Purpose : We developed a DL algorithm to identify axoplasm (‘Ax’) and myelin sheaths of normal-appearing RGC axons from light micrographs of optic nerve (ON) cross-sections [Goyal+, submitted ARVO 2021]. Here we: (i) compare RGC Ax area (‘Area’) and eccentricity (‘Ecc’) between manually- and DL-segmented images; and (ii) compare axon density (axons/μm2) and axon size distributions between hypertensive and control eyes.

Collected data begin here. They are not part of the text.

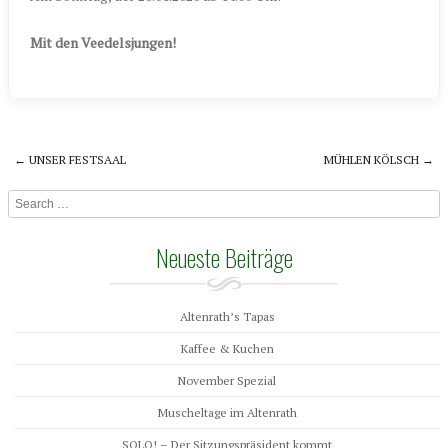
Mit den Veedelsjungen!
←
UNSER FESTSAAL
MÜHLEN KÖLSCH
→
Post navigation
Search
Neueste Beiträge
Altenrath’s Tapas
Kaffee & Kuchen
November Spezial
Muscheltage im Altenrath
SOLO! – Der Sitzungspräsident kommt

Methods : Ocular hypertension was induced unilaterally in 14 Brown-Norway rats (3-13 months; 12 male:2 female) by episcleral hypertonic saline or microbead injection. Contralateral eyes were controls. (i) To compare manual and DL segmentations, we extracted the mean and median Ax Area and Ecc from all images, and computed the mean absolute percentage error (MAPE) between them for all ON. (ii) To compare control vs. hypertensive eyes, we restricted analysis to pairs where the hypertensive eye had an IOP burden > 100 mmHg day (n=7 pairs). Axons were counted in ON sub-images, divided by sub-image area to obtain axon density, and compared hypertensive vs. control. Axons were grouped by Area into 9 bins, and for each ON and each bin the ratio (hypertensive axon density)/(control axon density) was computed and normalized following Quigley+ [PMID: 3583630].

Results : (i) Mean and median Area agreed well between manual and DL segmentations (MAPE < 4.6%, Fig 1), as did Ecc (MAPE < 1.41%). (ii) Hypertensive eyes showed lower axon density (0.19 ± 0.11 vs. 0.36 ± 0.08 axons/μm2), an approximate 40% decrease (p= 0.038, 2-sided paired t-test). We did not observe a preferential loss of large axons with hypertension (Fig 2).

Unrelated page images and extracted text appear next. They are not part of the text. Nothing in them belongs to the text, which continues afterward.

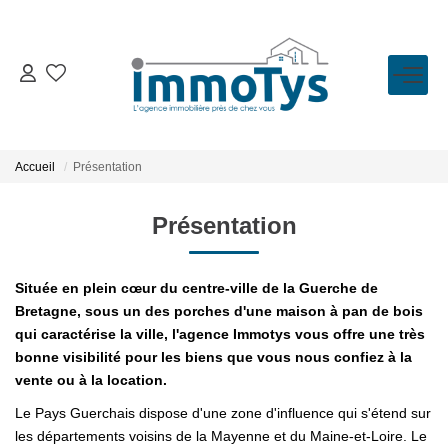
VENTE
LOCATION
Accueil
Présentation
ESTIMATION
Présentation
BIENS VENDUS
Située en plein cœur du centre-ville de la Guerche de
Bretagne, sous un des porches d'une maison à pan de bois
qui caractérise la ville, l'agence Immotys vous offre une très
L'AGENCE
bonne visibilité pour les biens que vous nous confiez à la
vente ou à la location.
Présentation
Le Pays Guerchais dispose d'une zone d'influence qui s'étend sur
L'équipe
les départements voisins de la Mayenne et du Maine-et-Loire. Le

Conclusions : Morphometric parameters of RGC axons extracted by a DL algorithm agreed well with manual segmentations. The algorithm detected decreased axon density in hypertensive eyes, but no preferential loss of large axons (perhaps due to the rat model used). This algorithm provides a fast and non-subjective method to quantify axonal loss in animal models of glaucoma; future consideration of axonal shape changes may add sensitivity to detection of glaucomatous damage.

This is a 2021 ARVO Annual Meeting abstract.

 

Comparison between DL- and manually-segmented axoplasm area and eccentricity in control and hypertensive eyes.

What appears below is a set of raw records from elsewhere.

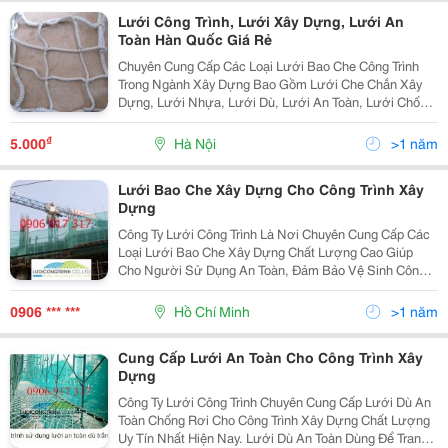
Lưới Công Trình, Lưới Xây Dựng, Lưới An
Toàn Hàn Quốc Giá Rẻ
Chuyên Cung Cấp Các Loại Lưới Bao Che Công Trình
Trong Ngành Xây Dựng Bao Gồm Lưới Che Chắn Xây
Dựng, Lưới Nhựa, Lưới Dù, Lưới An Toàn, Lưới Chống
Rơi, Lưới Chống Cháy, Lưới Pvc, Lưới Hdpe, Lưới
Korea, Lưới Hàn Quốc Lưới Bảo Hiểm, Lưới Bảo Hộ,
₫
5.000
Hà Nội
>1 năm
Lưới H
Lưới Bao Che Xây Dựng Cho Công Trình Xây
Dựng
Công Ty Lưới Công Trình Là Nơi Chuyên Cung Cấp Các
Loại Lưới Bao Che Xây Dựng Chất Lượng Cao Giúp
Cho Người Sử Dụng An Toàn, Đảm Bảo Vệ Sinh Công
Trình Xây Dựng. Tại Các Công Trình Xây Dựng, Lưới
Bao Che Công Trình Là Vật Liệu Cần Phải Có
0906 *** ***
Hồ Chí Minh
>1 năm
Cung Cấp Lưới An Toàn Cho Công Trình Xây
Dựng
Công Ty Lưới Công Trình Chuyên Cung Cấp Lưới Dù An
Toàn Chống Rơi Cho Công Trình Xây Dựng Chất Lượng
Uy Tín Nhất Hiện Nay. Lưới Dù An Toàn Dùng Để Trang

Comparison between DL- and manually-segmented axoplasm area and eccentricity in control and hypertensive eyes.

 

Normalized ratio of axon density (hypertensive/control) vs. Ax Area. No preferential loss of large axons is seen. The largest bin contained all Ax with Area ≥ 2.69 μm2.

Normalized ratio of axon density (hypertensive/control) vs. Ax Area. No preferential loss of large axons is seen. The largest bin contained all Ax with Area ≥ 2.69 μm2.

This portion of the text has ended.